Each line of the records is to be returned verbatim, with the images omitted.
─── Raw data ───
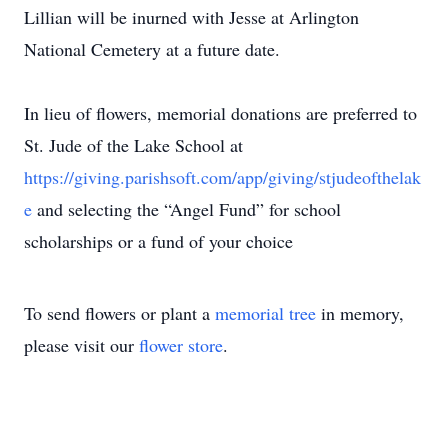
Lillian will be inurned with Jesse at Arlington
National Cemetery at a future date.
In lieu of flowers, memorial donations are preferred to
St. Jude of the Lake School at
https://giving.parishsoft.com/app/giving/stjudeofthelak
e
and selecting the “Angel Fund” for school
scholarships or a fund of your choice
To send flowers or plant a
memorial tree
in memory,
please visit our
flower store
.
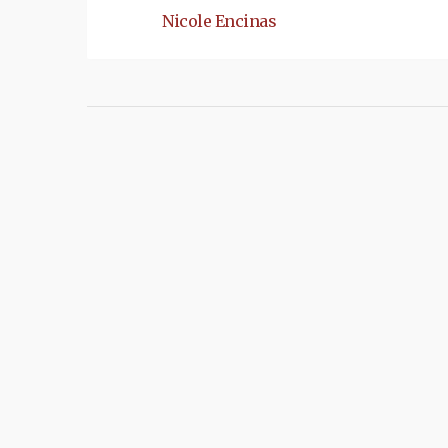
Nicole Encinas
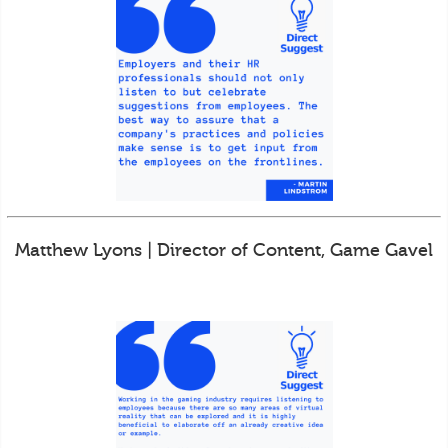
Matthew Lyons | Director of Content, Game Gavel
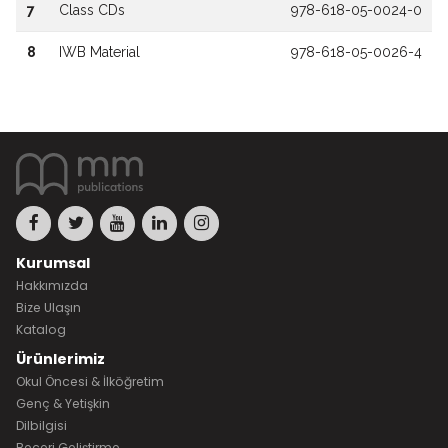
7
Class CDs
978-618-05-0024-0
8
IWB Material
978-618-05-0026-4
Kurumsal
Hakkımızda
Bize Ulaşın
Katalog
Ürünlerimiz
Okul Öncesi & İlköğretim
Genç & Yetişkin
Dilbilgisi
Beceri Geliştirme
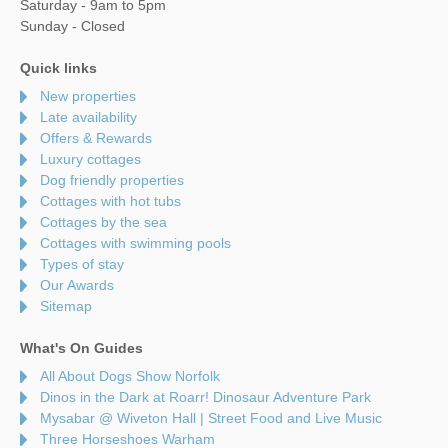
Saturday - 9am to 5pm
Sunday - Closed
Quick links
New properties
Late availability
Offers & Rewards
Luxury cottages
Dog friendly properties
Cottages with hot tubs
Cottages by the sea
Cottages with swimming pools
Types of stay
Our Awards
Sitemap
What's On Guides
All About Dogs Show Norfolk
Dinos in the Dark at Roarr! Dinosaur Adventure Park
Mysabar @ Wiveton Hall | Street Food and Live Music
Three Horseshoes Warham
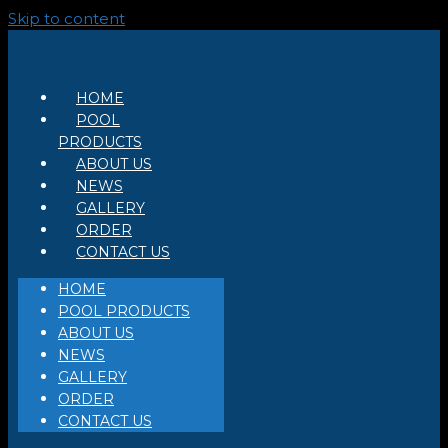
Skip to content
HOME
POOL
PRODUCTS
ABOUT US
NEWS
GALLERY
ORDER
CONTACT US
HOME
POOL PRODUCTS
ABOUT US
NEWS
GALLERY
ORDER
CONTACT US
───
# Written solution
Lillian will be inurned with Jesse at Arlington
National Cemetery at a future date.
In lieu of flowers, memorial donations are preferred to
St. Jude of the Lake School at
https://giving.parishsoft.com/app/giving/stjudeofthelak
e
and selecting the “Angel Fund” for school
scholarships or a fund of your choice
To send flowers or plant a
memorial tree
in memory,
please visit our
flower store
.
Nicole Encinas
Matthew Lyons | Director of Content, Game Gavel
7
Class CDs
978-618-05-0024-0
8
IWB Material
978-618-05-0026-4
Kurumsal
Hakkımızda
Bize Ulaşın
Katalog
Ürünlerimiz
Okul Öncesi & İlköğretim
Genç & Yetişkin
Dilbilgisi
Beceri Geliştirme
Saturday - 9am to 5pm
Sunday - Closed
Quick links
New properties
Late availability
Offers & Rewards
Luxury cottages
Dog friendly properties
Cottages with hot tubs
Cottages by the sea
Cottages with swimming pools
Types of stay
Our Awards
Sitemap
What's On Guides
All About Dogs Show Norfolk
Dinos in the Dark at Roarr! Dinosaur Adventure Park
Mysabar @ Wiveton Hall | Street Food and Live Music
Three Horseshoes Warham
Skip to content
HOME
POOL
PRODUCTS
ABOUT US
NEWS
GALLERY
ORDER
CONTACT US
HOME
POOL PRODUCTS
ABOUT US
NEWS
GALLERY
ORDER
CONTACT US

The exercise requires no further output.